В Сирии, конечно, его разоблачения особенной новостью не стали; но члены общества были людьми известными и уважаемыми, хоть и учеными, и их арест, осуждение и богатый урожай ссылок, изгнаний и казней после их процесса взволновали страну до глубины и научили арабов «Фетаха», что если они не извлекут пользы из этого урока, их постигнет судьба армян. Армяне были хорошо вооружены и организованы, но их сгубили собственные командиры. Их разоружили, разгромили по частям, мужчин перебили, а женщин и детей гнали все дальше и дальше по дорогам зимней пустыни, раздетых и голодных, в жертву любому прохожему, пока смерть не уносила их. Младотурки перебили армян не потому, что они были христианами, а потому, что они были армянами; и по той же причине они сгоняли арабских мусульман и арабских христиан в одну тюрьму и вешали их рядом на одной виселице. Джемаль-паша объединил все классы, слои общества и верования в Сирии под давлением общего горя и опасности, и этим он дал им возможность восстать сообща.

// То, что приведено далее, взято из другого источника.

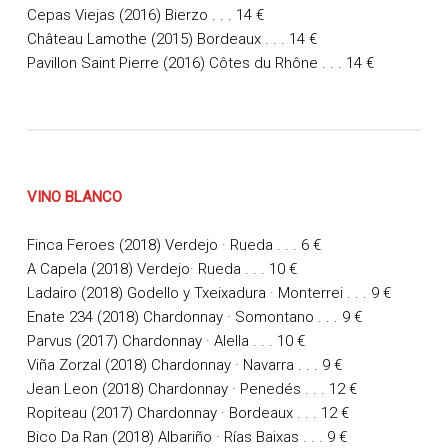
Cepas Viejas (2016) Bierzo . . . 14 €
Château Lamothe (2015) Bordeaux . . .
14 €
Pavillon Saint Pierre (2016) Côtes du Rhône . . .
14 €
VINO BLANCO
Finca Feroes (2018) Verdejo · Rueda . . .
6 €
A Capela (2018) Verdejo· Rueda . . .
10 €
Ladairo (2018) Godello y Txeixadura · Monterrei . . .
9 €
Enate 234 (2018) Chardonnay · Somontano . . .
9 €
Parvus (2017) Chardonnay · Alella . . . 10 €
Viña Zorzal (2018) Chardonnay · Navarra . . . 9 €
Jean Leon (2018) Chardonnay · Penedés . . . 12 €
Ropiteau (2017) Chardonnay · Bordeaux . . .
12 €
Bico Da Ran (2018) Albariño · Rías Baixas . . .
9 €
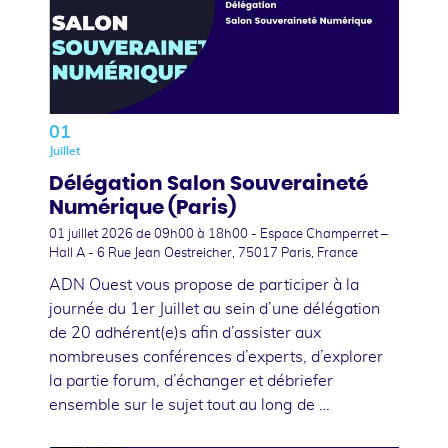
01
Juillet
Délégation Salon Souveraineté
Numérique (Paris)
01 juillet 2026
de 09h00 à 18h00 - Espace Champerret –
Hall A - 6 Rue Jean Oestreicher, 75017 Paris, France
ADN Ouest vous propose de participer à la
journée du 1er Juillet au sein d’une délégation
de 20 adhérent(e)s afin d’assister aux
nombreuses conférences d’experts, d’explorer
la partie forum, d’échanger et débriefer
ensemble sur le sujet tout au long de …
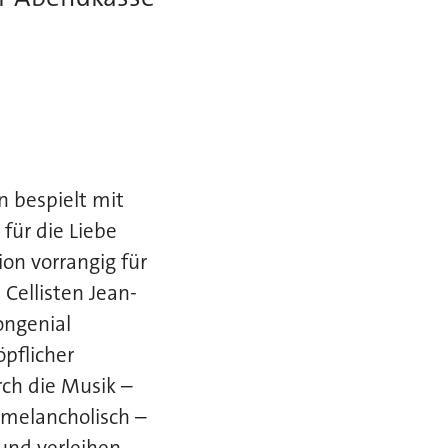
n bespielt mit
für die Liebe
ion vorrangig für
ellisten Jean-
ongenial
pflicher
ch die Musik –
 melancholisch –
und verleihen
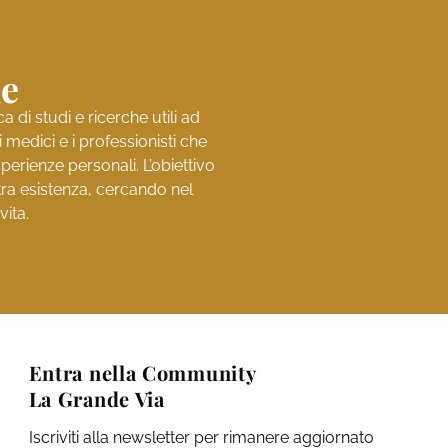
ne
di studi e ricerche utili ad
medici e i professionisti che
perienze personali. L’obiettivo
stra esistenza, cercando nel
vita.
Entra nella Community
La Grande Via
Iscriviti alla newsletter per rimanere aggiornato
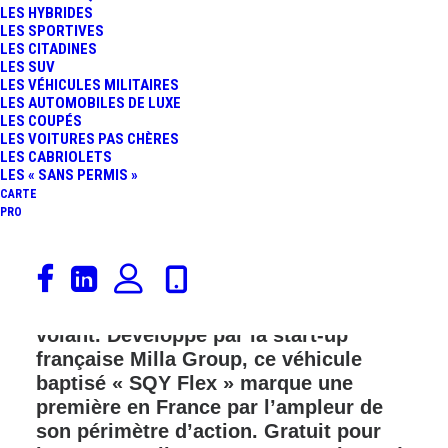
LES HYBRIDES
FR
LES SPORTIVES
LES CITADINES
LES SUV
LES VÉHICULES MILITAIRES
LES AUTOMOBILES DE LUXE
LES COUPÉS
LES VOITURES PAS CHÈRES
LES CABRIOLETS
LES « SANS PERMIS »
CARTE
PRO
Un minibus autonome circule
désormais sur les routes franciliennes,
sans aucun conducteur humain au
volant. Développé par la start-up
française Milla Group, ce véhicule
baptisé
«
SQY Flex
»
marque une
première en France par l’ampleur de
son périmètre d’action. Gratuit pour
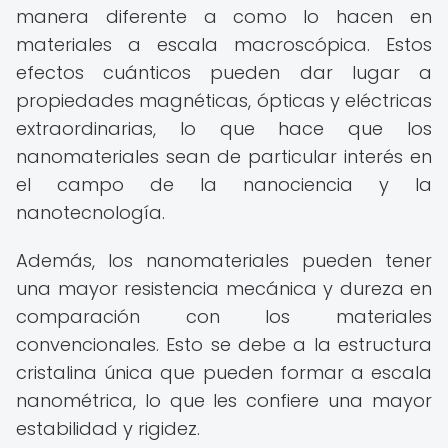
manera diferente a como lo hacen en
materiales a escala macroscópica. Estos
efectos cuánticos pueden dar lugar a
propiedades magnéticas, ópticas y eléctricas
extraordinarias, lo que hace que los
nanomateriales sean de particular interés en
el campo de la nanociencia y la
nanotecnología.
Además, los nanomateriales pueden tener
una mayor resistencia mecánica y dureza en
comparación con los materiales
convencionales. Esto se debe a la estructura
cristalina única que pueden formar a escala
nanométrica, lo que les confiere una mayor
estabilidad y rigidez.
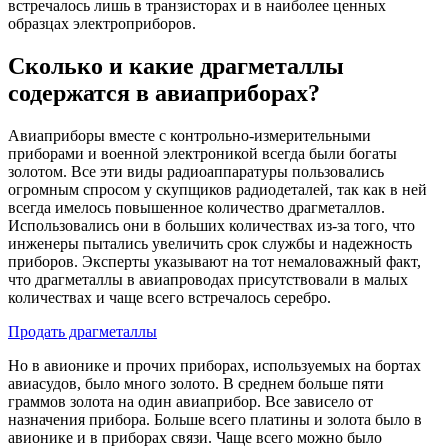
встречалось лишь в транзисторах и в наиболее ценных
образцах электроприборов.
Сколько и какие драгметаллы
содержатся в авиаприборах?
Авиаприборы вместе с контрольно-измерительными
приборами и военной электроникой всегда были богаты
золотом. Все эти виды радиоаппаратуры пользовались
огромным спросом у скупщиков радиодеталей, так как в ней
всегда имелось повышенное количество драгметаллов.
Использовались они в больших количествах из-за того, что
инженеры пытались увеличить срок службы и надежность
приборов. Эксперты указывают на тот немаловажный факт,
что драгметаллы в авиапроводах присутствовали в малых
количествах и чаще всего встречалось серебро.
Продать драгметаллы
Но в авионике и прочих приборах, используемых на бортах
авиасудов, было много золото. В среднем больше пяти
граммов золота на один авиаприбор. Все зависело от
назначения прибора. Больше всего платины и золота было в
авионике и в приборах связи. Чаще всего можно было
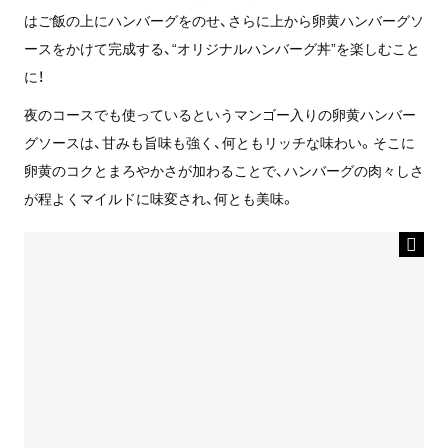
はご飯の上にハンバーグをのせ、さらに上から卵黄ハンバーグソ
ースをかけて完成する、“オリジナルハンバーグ丼”を楽しむこと
に！
夜のコースでも使っているというマンゴー入りの卵黄ハンバー
グソースは、甘みも旨味も強く、何ともリッチな味わい。そこに
卵黄のコクとまろやかさが加わることで、ハンバーグの肉々しさ
が程よくマイルドに味変され、何とも美味。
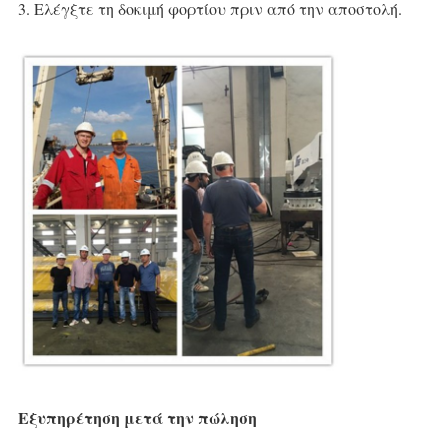
3. Ελέγξτε τη δοκιμή φορτίου πριν από την αποστολή.
Εξυπηρέτηση μετά την πώληση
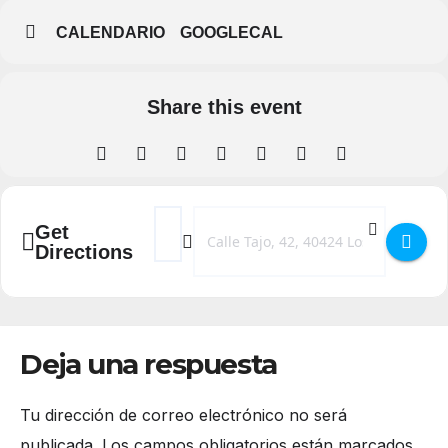
CALENDARIO
GOOGLECAL
Share this event
Address - La niña de las trenzas al revés en
Destination Address - La niña de las t
Get
Directions
Deja una respuesta
Tu dirección de correo electrónico no será
publicada.
Los campos obligatorios están marcados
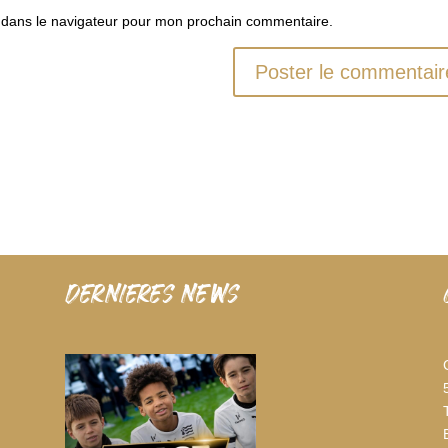
 dans le navigateur pour mon prochain commentaire.
dernieres news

Турки подозревали арабских офицеров и солдат в армии и надеялись использовать против них тактику раскола, которой пользовались против армян. Сначала у них на пути стояли трудности с транспортом, а затем, в начале 1915 года, в северной Сирии возникло опасное скопление арабских дивизий (около трети исходной турецкой армии говорило по-арабски). Они раздробили их при первой же возможности, посылая в поход в Европу, в Дарданеллы, на Кавказ или к Каналу — куда угодно, лишь бы только их скорее поставили на линию огня или убрали из поля зрения, подальше от помощи соотечественников. Была провозглашена Священная Война, чтобы сообщить лозунгу «Единения и Прогресса»[20] нечто от традиционной святости боевого приказа халифа в глазах старой клерикальной части общества, и шериф Мекки получил приглашение — или скорее приказ — откликнуться на него.

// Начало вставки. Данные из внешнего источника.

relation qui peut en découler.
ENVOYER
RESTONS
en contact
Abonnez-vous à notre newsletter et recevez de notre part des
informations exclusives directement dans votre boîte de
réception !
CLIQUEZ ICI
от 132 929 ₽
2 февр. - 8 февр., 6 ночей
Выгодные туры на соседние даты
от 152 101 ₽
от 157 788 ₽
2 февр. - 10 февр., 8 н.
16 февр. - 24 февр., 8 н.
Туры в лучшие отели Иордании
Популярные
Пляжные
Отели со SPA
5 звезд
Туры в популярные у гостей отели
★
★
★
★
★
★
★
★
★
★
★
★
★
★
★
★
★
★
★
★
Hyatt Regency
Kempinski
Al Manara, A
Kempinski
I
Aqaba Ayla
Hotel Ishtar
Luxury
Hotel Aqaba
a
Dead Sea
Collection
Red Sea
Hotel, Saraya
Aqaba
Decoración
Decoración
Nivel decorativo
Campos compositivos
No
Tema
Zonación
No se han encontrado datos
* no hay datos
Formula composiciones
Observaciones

Позиция шерифа Мекки[21] долгое время была аномальной. Титул шерифа, предполагается, восходит к пророку Мухаммеду через его дочь Фатиму и Хасана, его старшего сына. Подлинные шерифы были вписаны в генеалогическое древо — бесконечный список, хранимый в Мекке на попечении эмира, избранного шерифа шерифов, который, как предполагается, старше и благороднее их всех. Семья пророка обладала светской властью в Мекке последние девятьсот лет и насчитывала примерно две тысячи личностей.
Старые османские правительства взирали на этот мантикратический знатный клан со смесью почтения и недоверия. Так как он был слишком силен, чтобы победить его, султан спасал свое достоинство тем, что торжественно утверждал эмира на его месте. Это пустое одобрение что-то значило лишь на том отрезке времени, пока новый его носитель не начинал чувствовать, что окончательная печать на его избрание поставлена. Наконец турки нашли, что им нужен Хиджаз, чтобы вертеть им без вопросов как предметом реквизита в своих новых панисламистских представлениях. По случаю, открытие Суэцкого канала дало им возможность ввести гарнизон в Святые города. Они спроектировали Хиджазскую железную дорогу и увеличили турецкое влияние среди племен с помощью денег, интриг и вооруженных экспедиций.